→ **What to work on**
Repeat exactly the lines that begin at the one containing "Image resolution: width=298" and end at the final line of the records; include no pictures and nothing else.

Saved data entries:
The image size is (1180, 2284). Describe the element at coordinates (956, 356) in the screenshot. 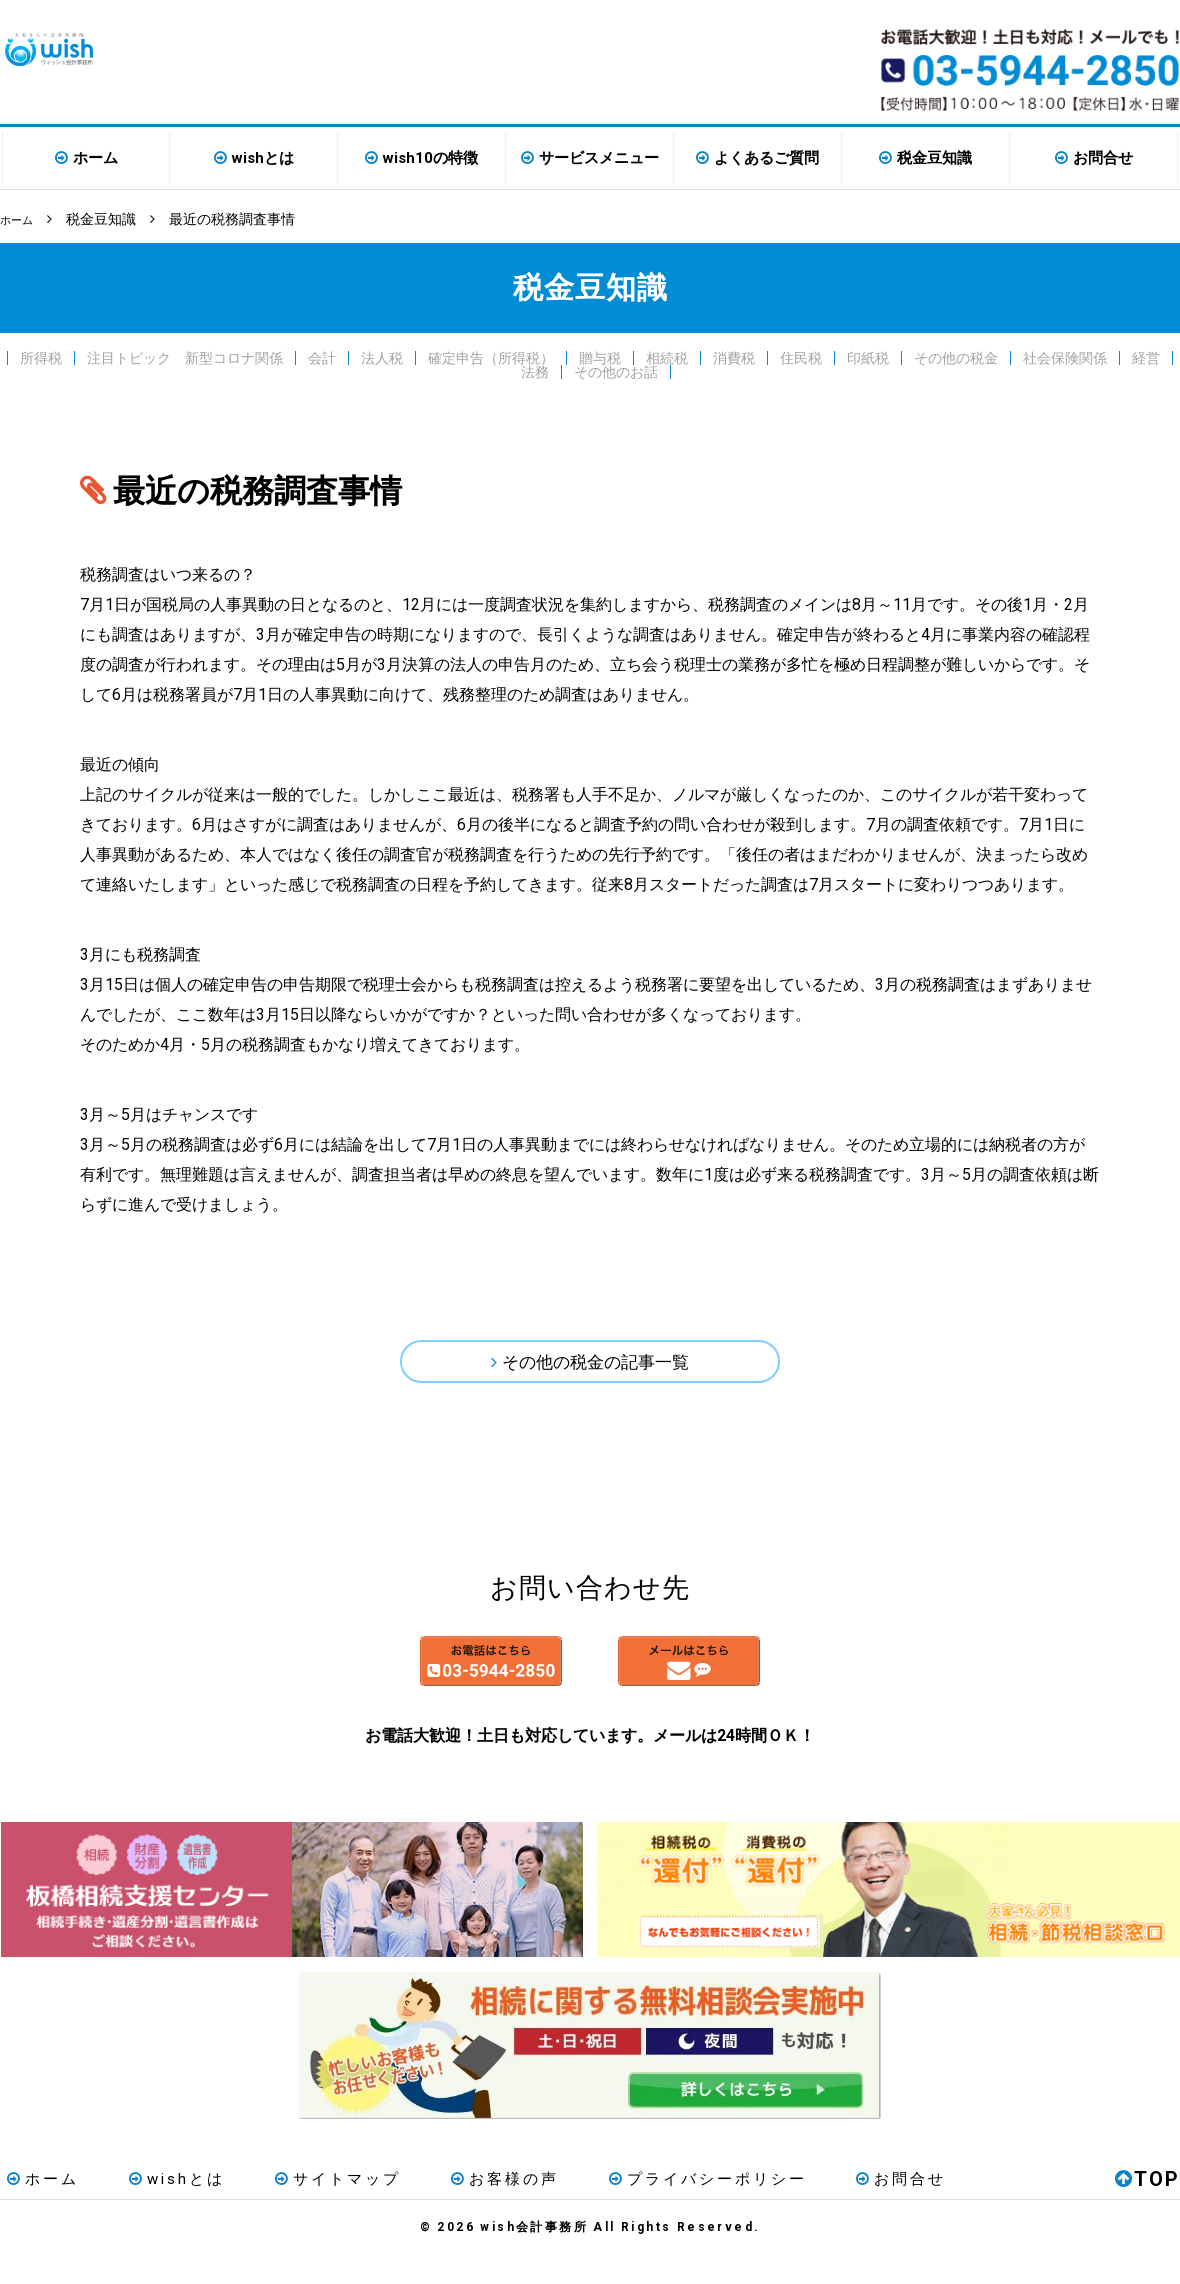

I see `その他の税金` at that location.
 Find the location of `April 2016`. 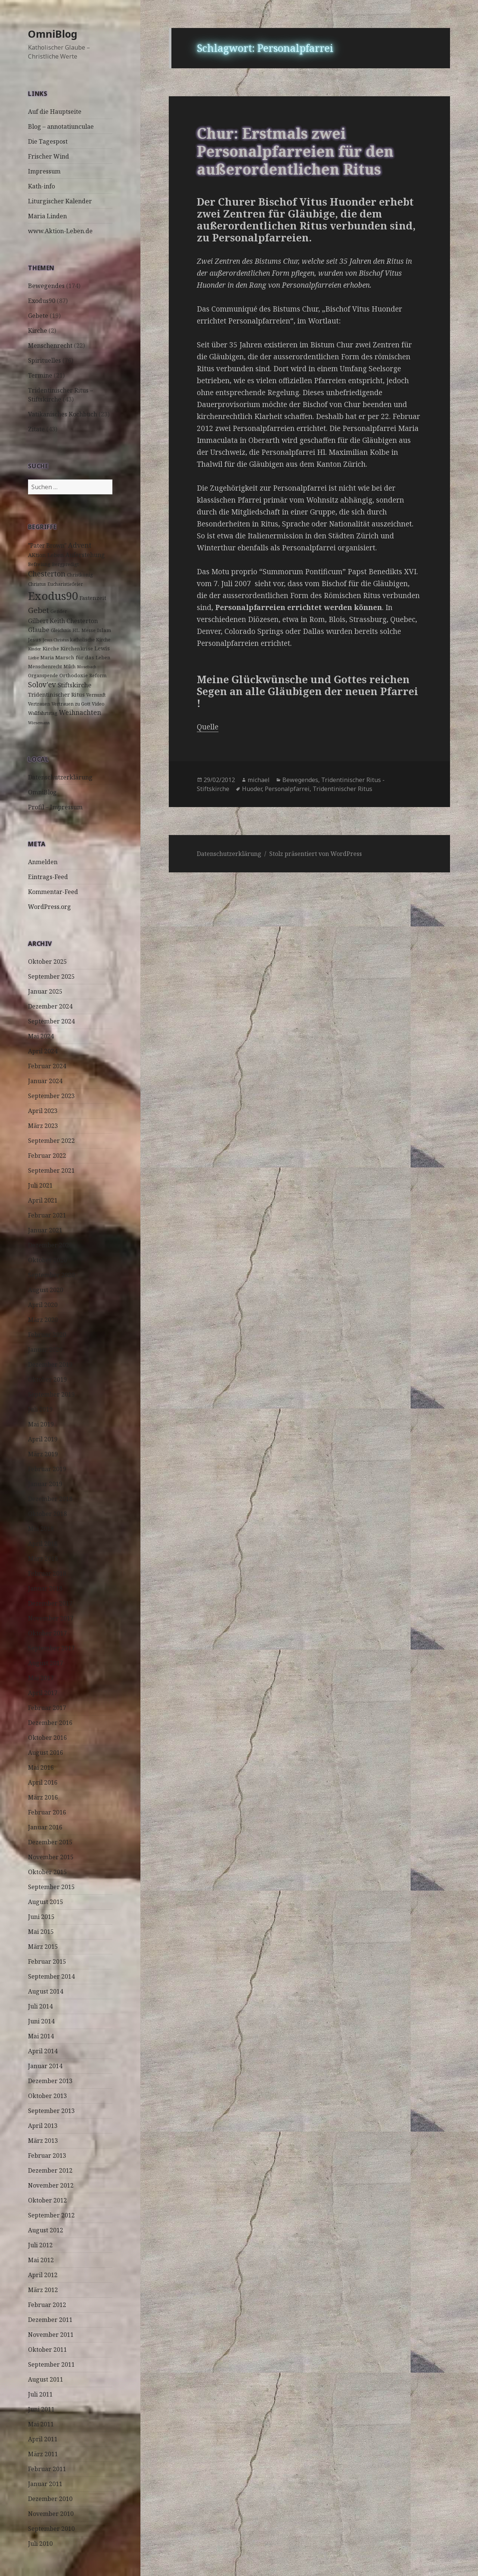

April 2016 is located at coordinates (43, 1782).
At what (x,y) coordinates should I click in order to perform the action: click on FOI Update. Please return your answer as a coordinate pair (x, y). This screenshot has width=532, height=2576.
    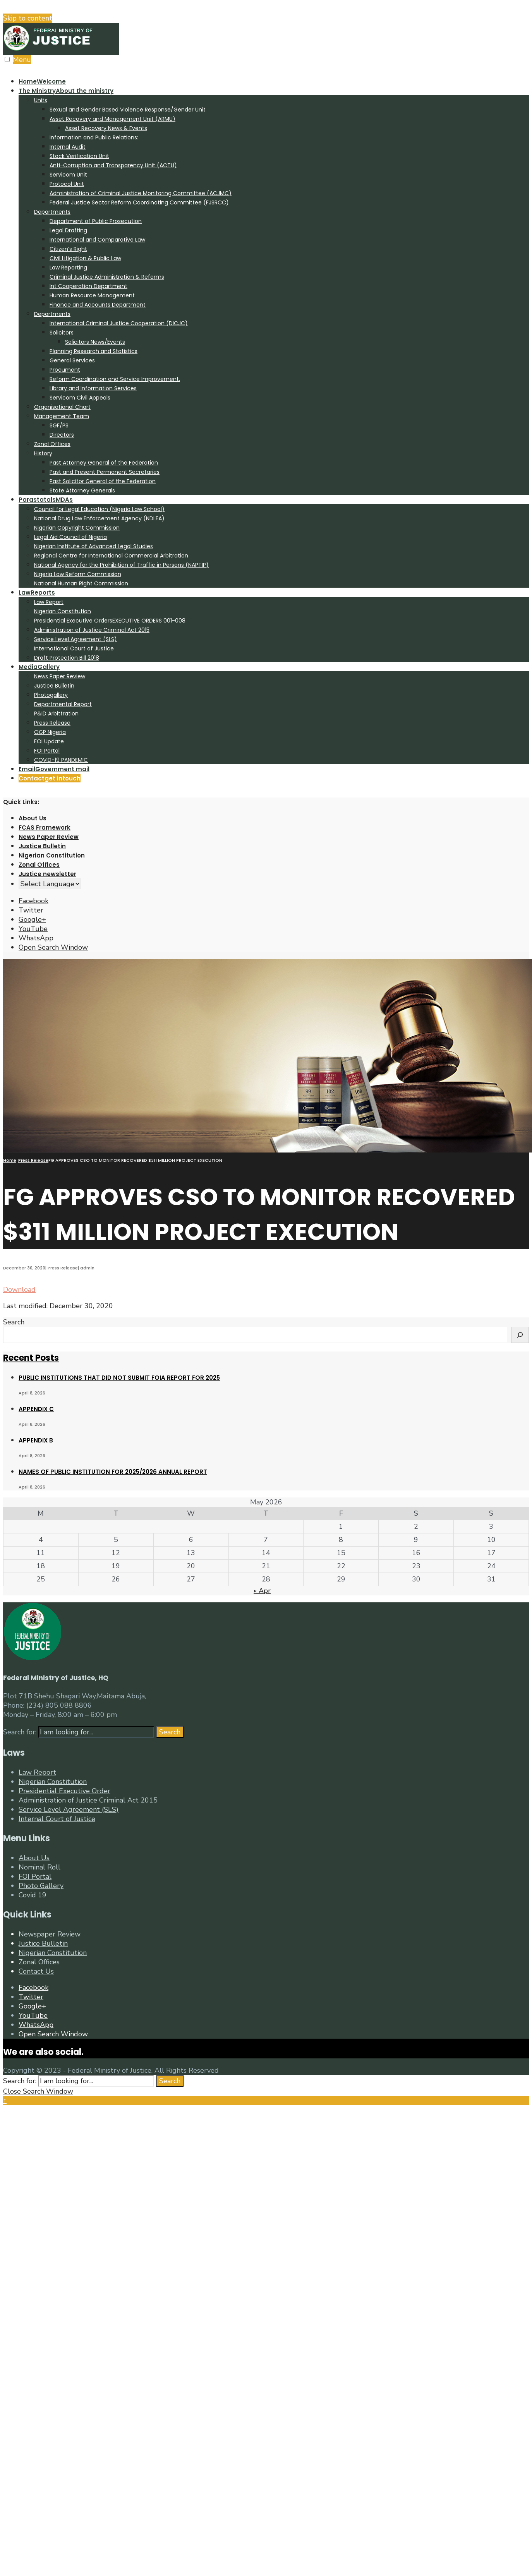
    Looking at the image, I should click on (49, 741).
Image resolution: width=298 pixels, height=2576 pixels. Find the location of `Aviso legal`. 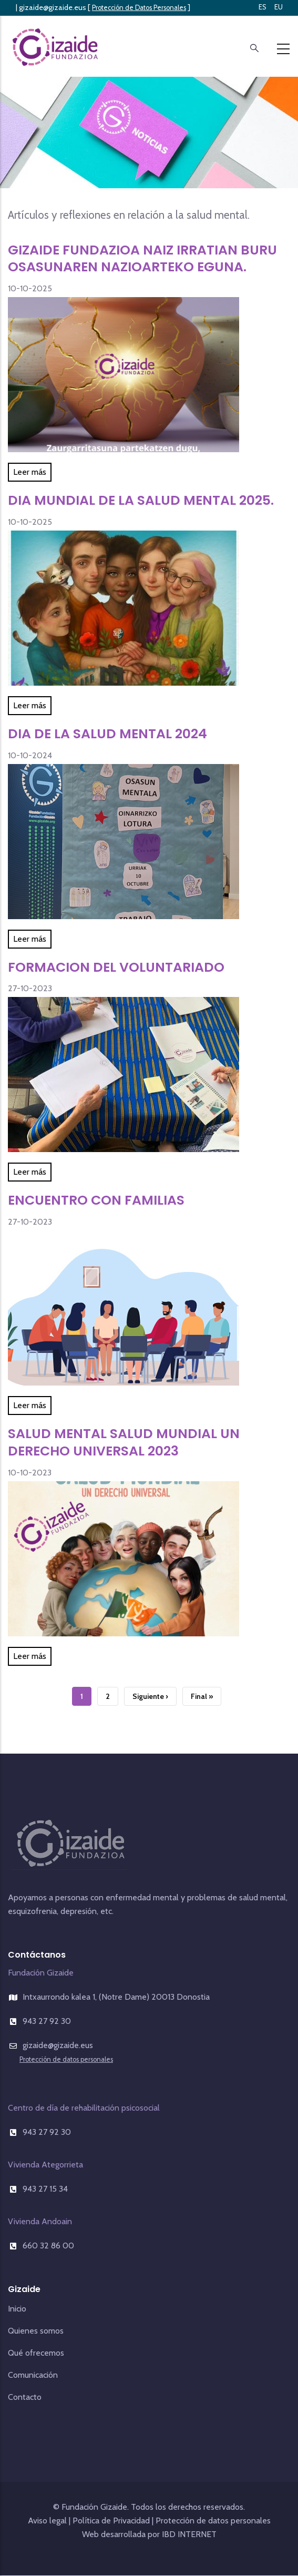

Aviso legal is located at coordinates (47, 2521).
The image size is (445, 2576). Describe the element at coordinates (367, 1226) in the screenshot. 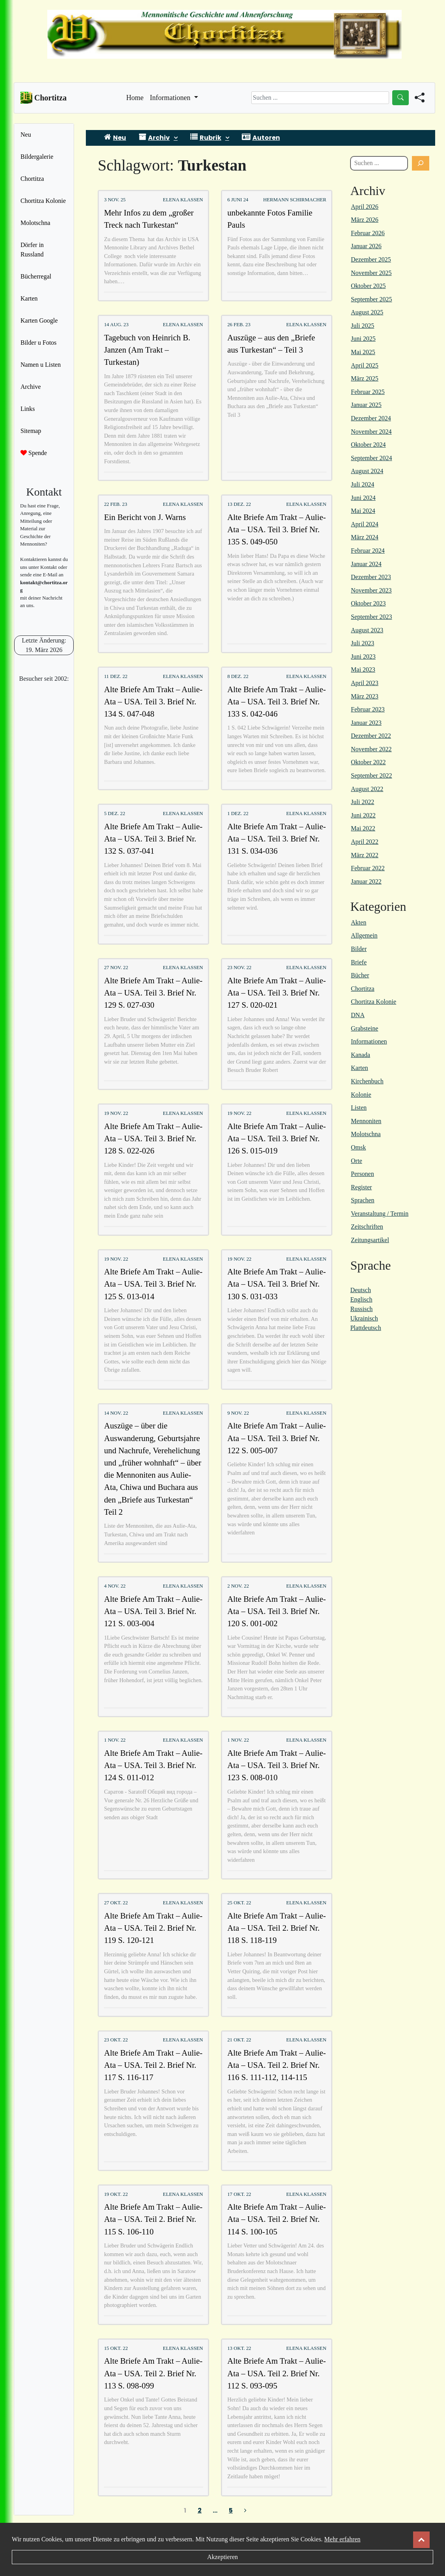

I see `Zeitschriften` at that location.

→ **Solution for this task**
Image resolution: width=298 pixels, height=2576 pixels. Find the location of `Aviso legal`. 

Aviso legal is located at coordinates (47, 2521).
The image size is (445, 2576). Describe the element at coordinates (367, 1226) in the screenshot. 

I see `Zeitschriften` at that location.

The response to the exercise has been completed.